Books: The Way of the spring

Journalist Ben Ehrenreich paints a portrait of the Tamimi family in Nabi Saleh and their struggles.

Demonstrators hold Palestinian flags during a rally in Nabi Saleh last year (photo credit: REUTERS)
Demonstrators hold Palestinian flags during a rally in Nabi Saleh last year
(photo credit: REUTERS)
Three years after his widely read New York Times magazine feature about the West Bank village of Nabi Saleh, a Palestinian hamlet made famous by its Friday afternoon protests, Ben Ehrenreich has returned to the town with his first non-fiction effort, The Way to the Spring: Life and Death in Palestine.
Like other popular books written about the contested slice of territory between the Jordan River and the Mediterranean Sea (Haaretz journalist Ari Shavit’s My Promised Land and historian and novelist Simon Sebag Montefiore’s Jerusalem come to mind), Ehrenreich humanizes the land and the struggle for it by focusing on the story of a particular family – in this case the Tamimi clan of Nabi Saleh.
Ehrenreich begins the book by telling the story of the town, where he spent most of his time during his stint living in the West Bank from 2011 to 2014. It’s located about 10 km. northwest of Ramallah, adjacent to the Halamish settlement. In 2008, the residents of Halamish began pouring concrete for a series of pools to collect the water of a small, natural spring on the outskirts of the town referred to by the Palestinians as Ein al Qoos, located on land that the Tamimis claim has been theirs for generations.

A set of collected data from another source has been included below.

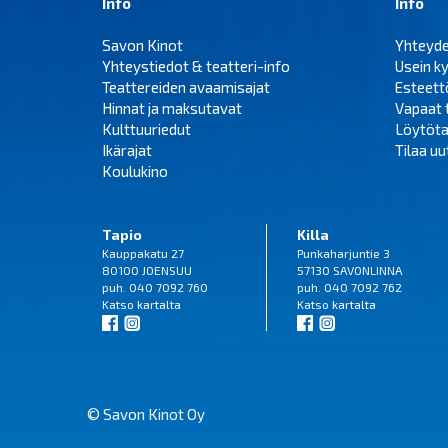
Info
Info
Savon Kinot
Yhteyd
Yhteystiedot & teatteri-info
Usein k
Teattereiden avaamisajat
Esteet
Hinnat ja maksutavat
Vapaat 
Kulttuuriedut
Löytöta
Ikärajat
Tilaa uut
Koulukino
Tapio
Killa
Kauppakatu 27
Punkaharjuntie 3
80100 JOENSUU
57130 SAVONLINNA
puh. 040 7092 760
puh. 040 7092 762
Katso
kartalta
Katso
kartalta
© Savon Kinot Oy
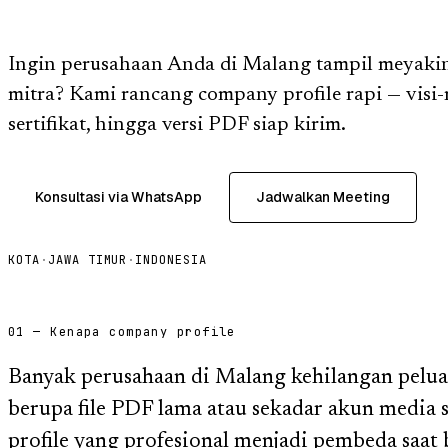
Ingin perusahaan Anda di Malang tampil meyakin
mitra? Kami rancang company profile rapi — visi-mi
sertifikat, hingga versi PDF siap kirim.
Konsultasi via WhatsApp
Jadwalkan Meeting
KOTA
·
JAWA TIMUR
·
INDONESIA
01 — Kenapa company profile
Banyak perusahaan di Malang kehilangan pelua
berupa file PDF lama atau sekadar akun media 
profile yang profesional menjadi pembeda saat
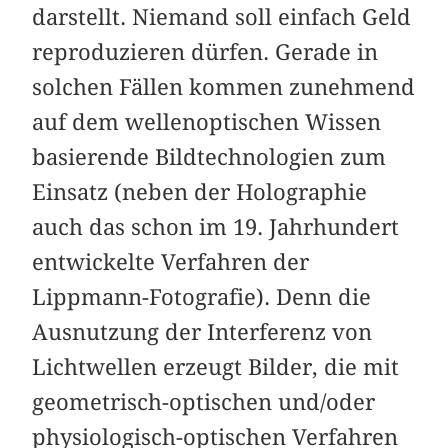
darstellt. Niemand soll einfach Geld
reproduzieren dürfen. Gerade in
solchen Fällen kommen zunehmend
auf dem wellenoptischen Wissen
basierende Bildtechnologien zum
Einsatz (neben der Holographie
auch das schon im 19. Jahrhundert
entwickelte Verfahren der
Lippmann-Fotografie). Denn die
Ausnutzung der Interferenz von
Lichtwellen erzeugt Bilder, die mit
geometrisch-optischen und/oder
physiologisch-optischen Verfahren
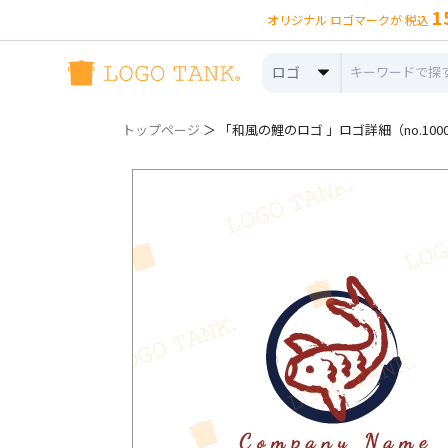
1
オリジナル ロゴマークが 税込
ロゴ
トップページ
＞ 「和風の鯉のロゴ 」ロゴ詳細（no.100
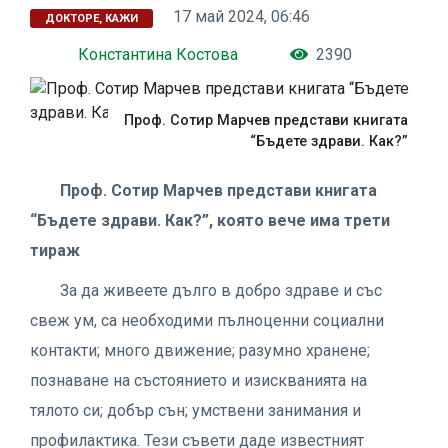
17 май 2024, 06:46
ДОКТОРЕ, КАЖИ
Константина Костова
2390
Проф. Сотир Марчев представи книгата
“Бъдете здрави. Как?”
Проф. Сотир Марчев представи книгата
“Бъдете здрави. Как?”, която вече има трети
тираж
За да живеете дълго в добро здраве и със
свеж ум, са необходими пълноценни социални
контакти; много движение; разумно хранене;
познаване на състоянието и изискванията на
тялото си; добър сън; умствени занимания и
профилактика. Тези съвети даде известният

The settlers built an arbor for shade and put a bench by the spring. They gave it a name – Ma’ayan Meir, after one of Halamish’s founders. Once they began taking interest in the spring, it became harder and harder for the Palestinians to tend the fields adjacent to the water source. The settlers threatened them and threw rocks, the Palestinians claimed.
About a year later, in December 2009, the first protest march was organized by the villagers of Nabi Saleh. After Friday prayers, the villagers marched toward the spring. In the ensuing melee between the activists, Halamish residents and the IDF, 25 Nabi Saleh residents were injured. The next week, more came. Then came Israeli activists and journalists. The march has continued for more than half a decade.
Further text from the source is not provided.